Available data =>
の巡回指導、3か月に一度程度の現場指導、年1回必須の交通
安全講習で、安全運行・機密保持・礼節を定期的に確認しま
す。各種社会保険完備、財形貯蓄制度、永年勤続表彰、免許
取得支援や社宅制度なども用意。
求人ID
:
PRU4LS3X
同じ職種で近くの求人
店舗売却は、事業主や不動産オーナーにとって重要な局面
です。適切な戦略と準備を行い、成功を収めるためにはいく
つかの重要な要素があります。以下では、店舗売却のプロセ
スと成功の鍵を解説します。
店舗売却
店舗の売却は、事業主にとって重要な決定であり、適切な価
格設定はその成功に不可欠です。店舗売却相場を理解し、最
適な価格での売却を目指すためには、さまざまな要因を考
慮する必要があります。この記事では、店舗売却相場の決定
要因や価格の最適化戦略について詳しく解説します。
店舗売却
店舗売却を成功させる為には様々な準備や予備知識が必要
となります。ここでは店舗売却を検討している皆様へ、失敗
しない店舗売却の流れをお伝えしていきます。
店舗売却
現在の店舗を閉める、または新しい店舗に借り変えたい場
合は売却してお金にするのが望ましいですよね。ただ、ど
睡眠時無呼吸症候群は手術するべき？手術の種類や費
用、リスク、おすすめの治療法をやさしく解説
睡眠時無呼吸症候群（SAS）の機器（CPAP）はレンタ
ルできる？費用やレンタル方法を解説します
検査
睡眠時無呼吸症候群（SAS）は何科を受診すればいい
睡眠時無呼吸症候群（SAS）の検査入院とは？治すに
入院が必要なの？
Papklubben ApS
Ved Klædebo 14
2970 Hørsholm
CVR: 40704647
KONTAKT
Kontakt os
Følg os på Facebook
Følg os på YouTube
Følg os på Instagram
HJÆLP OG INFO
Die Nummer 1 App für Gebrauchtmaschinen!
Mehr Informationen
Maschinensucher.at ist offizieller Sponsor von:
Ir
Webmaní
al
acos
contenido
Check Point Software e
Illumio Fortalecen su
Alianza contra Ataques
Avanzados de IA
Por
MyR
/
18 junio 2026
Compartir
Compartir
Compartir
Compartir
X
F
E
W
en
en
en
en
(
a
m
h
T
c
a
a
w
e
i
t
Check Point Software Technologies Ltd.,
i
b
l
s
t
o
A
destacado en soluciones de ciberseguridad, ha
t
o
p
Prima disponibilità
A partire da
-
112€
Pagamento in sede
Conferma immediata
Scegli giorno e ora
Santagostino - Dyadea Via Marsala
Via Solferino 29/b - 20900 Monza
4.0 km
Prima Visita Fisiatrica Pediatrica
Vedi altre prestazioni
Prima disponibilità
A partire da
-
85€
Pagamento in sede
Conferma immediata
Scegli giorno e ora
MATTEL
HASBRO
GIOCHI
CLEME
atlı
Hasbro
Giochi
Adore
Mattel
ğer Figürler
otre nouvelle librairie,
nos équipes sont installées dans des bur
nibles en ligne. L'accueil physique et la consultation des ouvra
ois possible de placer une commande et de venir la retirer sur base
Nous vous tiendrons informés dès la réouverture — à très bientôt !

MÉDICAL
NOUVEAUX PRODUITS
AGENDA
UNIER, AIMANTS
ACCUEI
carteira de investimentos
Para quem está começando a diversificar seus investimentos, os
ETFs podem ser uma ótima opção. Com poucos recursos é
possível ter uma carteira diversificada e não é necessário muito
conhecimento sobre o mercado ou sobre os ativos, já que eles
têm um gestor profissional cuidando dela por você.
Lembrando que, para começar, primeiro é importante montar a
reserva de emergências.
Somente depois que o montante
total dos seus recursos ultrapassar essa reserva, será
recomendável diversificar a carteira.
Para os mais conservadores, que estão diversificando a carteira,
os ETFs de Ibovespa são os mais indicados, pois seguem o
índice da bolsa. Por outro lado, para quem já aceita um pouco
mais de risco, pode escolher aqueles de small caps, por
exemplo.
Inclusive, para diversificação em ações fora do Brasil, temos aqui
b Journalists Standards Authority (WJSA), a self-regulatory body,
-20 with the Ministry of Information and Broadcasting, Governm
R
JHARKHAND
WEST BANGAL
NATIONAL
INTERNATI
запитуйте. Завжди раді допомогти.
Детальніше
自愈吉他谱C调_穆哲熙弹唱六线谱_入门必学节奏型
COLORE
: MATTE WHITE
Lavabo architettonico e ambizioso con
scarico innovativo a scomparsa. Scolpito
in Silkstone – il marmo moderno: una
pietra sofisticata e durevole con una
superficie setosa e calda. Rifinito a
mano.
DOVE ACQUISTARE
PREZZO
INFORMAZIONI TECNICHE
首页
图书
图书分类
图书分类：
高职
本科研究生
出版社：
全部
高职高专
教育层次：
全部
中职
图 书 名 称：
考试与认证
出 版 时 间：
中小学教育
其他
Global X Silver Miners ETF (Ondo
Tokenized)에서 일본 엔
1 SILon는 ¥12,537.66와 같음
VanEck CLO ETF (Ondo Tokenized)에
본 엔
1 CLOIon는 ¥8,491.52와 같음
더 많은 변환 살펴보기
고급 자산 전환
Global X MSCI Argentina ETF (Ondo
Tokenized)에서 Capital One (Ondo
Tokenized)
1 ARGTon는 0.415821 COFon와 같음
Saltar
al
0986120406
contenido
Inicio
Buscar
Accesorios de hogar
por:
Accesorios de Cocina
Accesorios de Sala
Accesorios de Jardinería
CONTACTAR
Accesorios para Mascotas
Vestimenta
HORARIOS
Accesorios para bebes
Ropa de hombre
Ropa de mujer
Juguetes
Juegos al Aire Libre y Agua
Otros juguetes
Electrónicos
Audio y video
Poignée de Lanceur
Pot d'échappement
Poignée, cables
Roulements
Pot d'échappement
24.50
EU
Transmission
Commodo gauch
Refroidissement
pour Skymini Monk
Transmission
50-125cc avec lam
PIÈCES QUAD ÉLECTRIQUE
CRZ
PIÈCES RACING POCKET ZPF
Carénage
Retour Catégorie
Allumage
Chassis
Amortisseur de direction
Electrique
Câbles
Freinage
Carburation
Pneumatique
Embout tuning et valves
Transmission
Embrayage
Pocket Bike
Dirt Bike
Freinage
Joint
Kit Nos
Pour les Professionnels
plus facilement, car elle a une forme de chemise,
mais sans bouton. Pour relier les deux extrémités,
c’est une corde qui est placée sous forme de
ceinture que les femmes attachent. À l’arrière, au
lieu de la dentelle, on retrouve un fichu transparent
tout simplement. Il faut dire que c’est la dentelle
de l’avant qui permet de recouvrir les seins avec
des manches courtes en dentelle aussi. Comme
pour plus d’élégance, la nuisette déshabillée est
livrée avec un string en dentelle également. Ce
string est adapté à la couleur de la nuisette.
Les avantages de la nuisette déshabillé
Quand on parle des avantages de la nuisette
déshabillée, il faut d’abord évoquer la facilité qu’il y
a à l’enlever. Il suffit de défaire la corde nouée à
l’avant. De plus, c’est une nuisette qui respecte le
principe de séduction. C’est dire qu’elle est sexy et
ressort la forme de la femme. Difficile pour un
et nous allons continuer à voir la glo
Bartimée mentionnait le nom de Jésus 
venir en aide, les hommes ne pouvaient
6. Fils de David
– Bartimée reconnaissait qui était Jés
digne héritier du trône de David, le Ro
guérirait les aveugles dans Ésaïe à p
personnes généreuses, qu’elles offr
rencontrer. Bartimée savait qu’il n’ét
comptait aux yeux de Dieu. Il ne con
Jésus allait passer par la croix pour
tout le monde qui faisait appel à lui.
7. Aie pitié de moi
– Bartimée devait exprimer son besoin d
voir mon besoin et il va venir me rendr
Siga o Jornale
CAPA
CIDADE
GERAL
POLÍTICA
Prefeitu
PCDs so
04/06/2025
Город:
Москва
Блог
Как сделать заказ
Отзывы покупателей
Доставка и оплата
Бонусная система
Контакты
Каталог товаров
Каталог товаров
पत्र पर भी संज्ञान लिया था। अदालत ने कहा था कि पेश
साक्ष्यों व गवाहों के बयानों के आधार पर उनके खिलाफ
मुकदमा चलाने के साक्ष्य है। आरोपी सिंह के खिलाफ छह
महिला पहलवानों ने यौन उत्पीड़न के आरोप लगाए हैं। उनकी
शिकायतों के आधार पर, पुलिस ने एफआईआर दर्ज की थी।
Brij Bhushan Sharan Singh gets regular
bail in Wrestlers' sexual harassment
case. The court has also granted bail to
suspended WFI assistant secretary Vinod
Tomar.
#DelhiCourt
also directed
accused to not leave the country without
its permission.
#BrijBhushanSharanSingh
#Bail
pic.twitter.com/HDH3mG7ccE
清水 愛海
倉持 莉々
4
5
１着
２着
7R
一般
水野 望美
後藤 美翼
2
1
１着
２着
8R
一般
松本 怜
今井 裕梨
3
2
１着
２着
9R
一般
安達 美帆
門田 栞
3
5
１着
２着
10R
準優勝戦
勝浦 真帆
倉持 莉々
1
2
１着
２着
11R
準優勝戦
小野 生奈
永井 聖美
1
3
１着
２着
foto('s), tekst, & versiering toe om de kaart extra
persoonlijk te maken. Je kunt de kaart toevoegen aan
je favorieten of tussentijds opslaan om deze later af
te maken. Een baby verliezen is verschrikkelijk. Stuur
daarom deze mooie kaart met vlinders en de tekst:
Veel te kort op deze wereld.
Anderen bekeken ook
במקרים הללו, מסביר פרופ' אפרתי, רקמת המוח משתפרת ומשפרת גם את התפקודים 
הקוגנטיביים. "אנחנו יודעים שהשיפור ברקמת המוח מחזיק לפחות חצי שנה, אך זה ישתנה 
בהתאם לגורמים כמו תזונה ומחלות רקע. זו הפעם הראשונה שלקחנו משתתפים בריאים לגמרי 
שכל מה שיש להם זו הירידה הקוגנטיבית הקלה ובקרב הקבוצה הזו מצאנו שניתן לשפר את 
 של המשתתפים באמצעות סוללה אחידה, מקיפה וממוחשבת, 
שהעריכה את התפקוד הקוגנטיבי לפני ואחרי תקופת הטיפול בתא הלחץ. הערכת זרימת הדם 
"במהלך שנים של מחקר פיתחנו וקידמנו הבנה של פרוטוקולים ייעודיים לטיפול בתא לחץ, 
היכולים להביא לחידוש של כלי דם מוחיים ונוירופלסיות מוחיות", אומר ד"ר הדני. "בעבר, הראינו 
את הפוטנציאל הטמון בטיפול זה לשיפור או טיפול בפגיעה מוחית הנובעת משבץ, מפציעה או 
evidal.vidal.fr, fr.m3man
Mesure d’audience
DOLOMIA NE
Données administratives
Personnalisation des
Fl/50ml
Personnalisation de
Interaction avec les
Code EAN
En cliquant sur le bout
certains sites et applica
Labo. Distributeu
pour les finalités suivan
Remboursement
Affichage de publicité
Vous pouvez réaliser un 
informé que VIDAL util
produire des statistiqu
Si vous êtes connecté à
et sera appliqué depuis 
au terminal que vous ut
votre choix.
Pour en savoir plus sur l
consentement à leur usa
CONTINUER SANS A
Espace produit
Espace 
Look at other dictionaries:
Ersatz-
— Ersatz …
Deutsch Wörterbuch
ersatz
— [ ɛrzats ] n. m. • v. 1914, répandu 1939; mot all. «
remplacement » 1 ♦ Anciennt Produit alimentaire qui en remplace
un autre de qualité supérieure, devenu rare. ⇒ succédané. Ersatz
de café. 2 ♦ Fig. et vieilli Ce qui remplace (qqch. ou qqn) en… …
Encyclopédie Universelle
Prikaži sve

What the task requires => What is wanted is one number: how many lines in the listing hold the string "reserva".

Problem solution => 2